I opened the diary, skimming through entries from the early years of Vanessa's marriage. At first, they were filled with love and optimism. But gradually, a darker tone emerged.
"November 20th. Found another camera today, this one in my bathroom. When I confronted Russell, he claimed it was for my protection. Said he worries about me falling or fainting when I'm alone. I pretended to believe him."
"February 7th. Russell's 'protection' is becoming suffocating. He questions every call, monitors my location through my phone, chooses my clothes each morning. Mother thinks I'm living a fairy tale. If only she knew."
I continued reading, my heart breaking for my sister. The controlling behavior I'd experienced from Russell was apparently nothing compared to what Vanessa had endured. And yet, there were no entries suggesting she planned to leave him. Why had she stayed?
As I turned to the final section of the diary, I found entries from just weeks before her death.

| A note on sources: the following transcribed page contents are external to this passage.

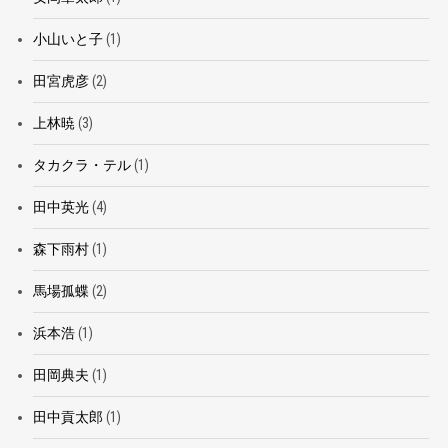
小山いと子
(1)
田宮虎彦
(2)
上林暁
(3)
タカクラ・テル
(1)
田中英光
(4)
森下雨村
(1)
馬場孤蝶
(2)
浜本浩
(1)
田岡典夫
(1)
田中貢太郎
(1)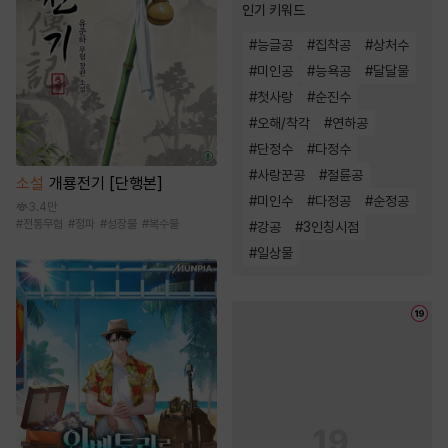
인기 키워드
#
능글공
#
집착공
#
상처수
#
미인공
#
능욕공
#
달달물
#
첫사랑
#
순진수
#
오해/착각
#
연하공
#
단정수
#
다정수
#
사랑꾼공
#
절륜공
소설
개룡전기 [단행본]
#
미인수
#
다정공
#
순정공
3.4만
#
전통무협
#
정파
#
성장물
#
복수물
#
강공
#
3인칭시점
#
일상물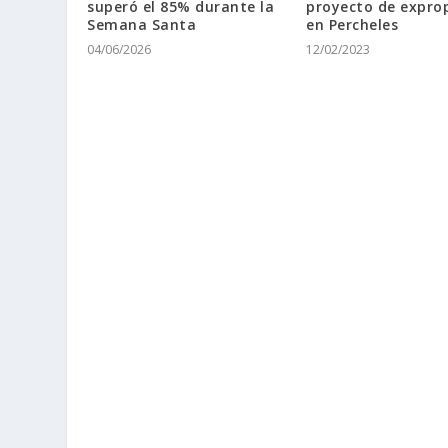
superó el 85% durante la
proyecto de expro
Semana Santa
en Percheles
04/06/2026
12/02/2023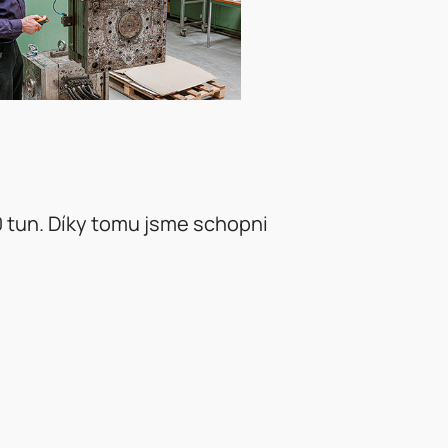
00 tun. Díky tomu jsme schopni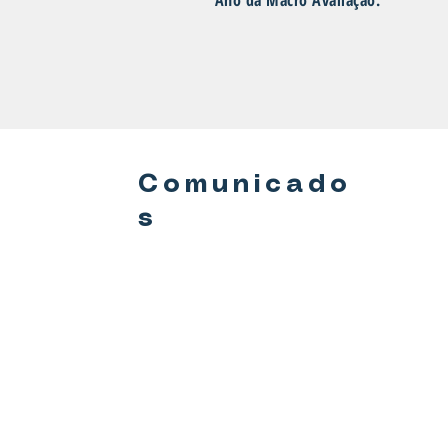
Ano da Macro Avaliação:
Comunicado
s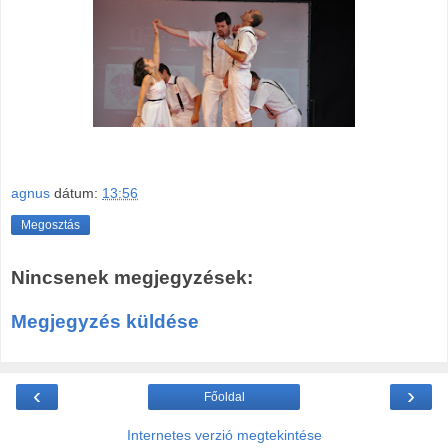
agnus
dátum:
13:56
Megosztás
Nincsenek megjegyzések:
Megjegyzés küldése
‹
›
Főoldal
Internetes verzió megtekintése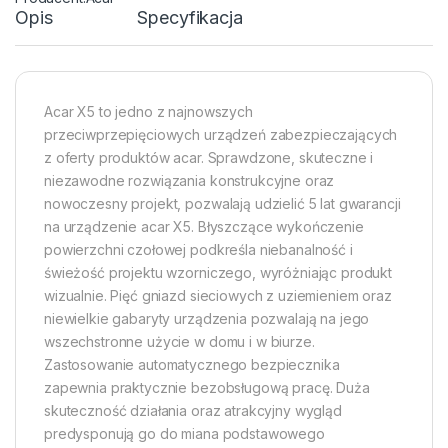
Opis
Specyfikacja
Acar X5 to jedno z najnowszych
przeciwprzepięciowych urządzeń zabezpieczających
z oferty produktów acar. Sprawdzone, skuteczne i
niezawodne rozwiązania konstrukcyjne oraz
nowoczesny projekt, pozwalają udzielić 5 lat gwarancji
na urządzenie acar X5. Błyszczące wykończenie
powierzchni czołowej podkreśla niebanalność i
świeżość projektu wzorniczego, wyróżniając produkt
wizualnie. Pięć gniazd sieciowych z uziemieniem oraz
niewielkie gabaryty urządzenia pozwalają na jego
wszechstronne użycie w domu i w biurze.
Zastosowanie automatycznego bezpiecznika
zapewnia praktycznie bezobsługową pracę. Duża
skuteczność działania oraz atrakcyjny wygląd
predysponują go do miana podstawowego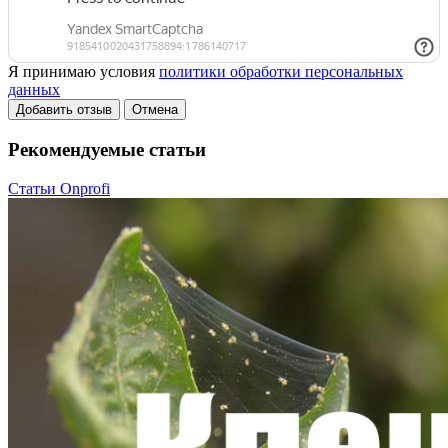
Я принимаю условия
политики обработки персональных
данных
Добавить отзыв
Отмена
Рекомендуемые статьи
Статьи Onprofi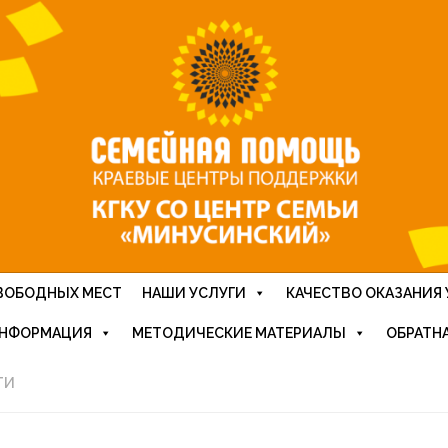
ВОБОДНЫХ МЕСТ
НАШИ УСЛУГИ
КАЧЕСТВО ОКАЗАНИЯ 
ИНФОРМАЦИЯ
МЕТОДИЧЕСКИЕ МАТЕРИАЛЫ
ОБРАТНА
ТИ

"March 2nd. Russell's behavior is becoming more erratic. Yesterday he threw away an entire meal I'd prepared because I used the wrong serving dish. Later, he apologized with diamonds. Always the same pattern—cruelty followed by extravagant gifts. I'm so tired."
Then, the entry that made my blood run cold:
"March 15th. If Russell discovers I'm the sister... I'll have to activate Plan B. I've left instructions with Dr. Westfield. Ceci, if you're reading this—and somehow I know you will be—remember our promise under the willow tree. Everything you need is where the light meets the water."
The entry ended there. I frantically flipped to the next page, but it had been torn out. All that remained were faint indentations in the paper beneath—the pressure marks from Vanessa's pen on the missing page.
I held the book at an angle, trying to catch the light in a way that would make the indentations readable. Slowly, I made out a few words: "He has always loved..."
The rest was too faint to decipher.
My mind raced. "If Russell discovers I'm the sister"? What did that mean? Had Vanessa been impersonating me at some point? And who was Dr. Westfield? The name wasn't in any of the files I'd seen.
The willow tree reference was clear—it referred to a massive willow on our childhood property where we'd made our most solemn promises. And "where light meets water" could only be the pool house, where the afternoon sun reflected off the swimming pool, creating dancing patterns on the ceiling.
I needed to get out of this basement and search the pool house. But first, I had to survive the next seventy-two hours without losing myself in Russell's "immersion therapy."
I settled back against the pillows, forcing my breathing to match the rhythm of Vanessa's in the videos playing around me. The calibrator on my temple blinked green—approving my performance.
As Vanessa's voice continued reading diary entries through the speakers, I closed my eyes and began planning my escape from the basement—and, ultimately, from Russell's twisted world.
But the diary's revelations haunted me. If Vanessa had been planning something—"Plan B"—before her death, what exactly had she set in motion? And more disturbing still: had Russell killed her because he'd discovered some deception, some twin-swap gone wrong?
The questions swirled in my mind as Vanessa's voice surrounded me, speaking words that no longer sounded like my sister at all, but like a carefully constructed character—one that Russell had molded through his "immersion therapy" and constant surveillance.
I was beginning to understand that the Vanessa I was contracted to become might never have truly existed at all.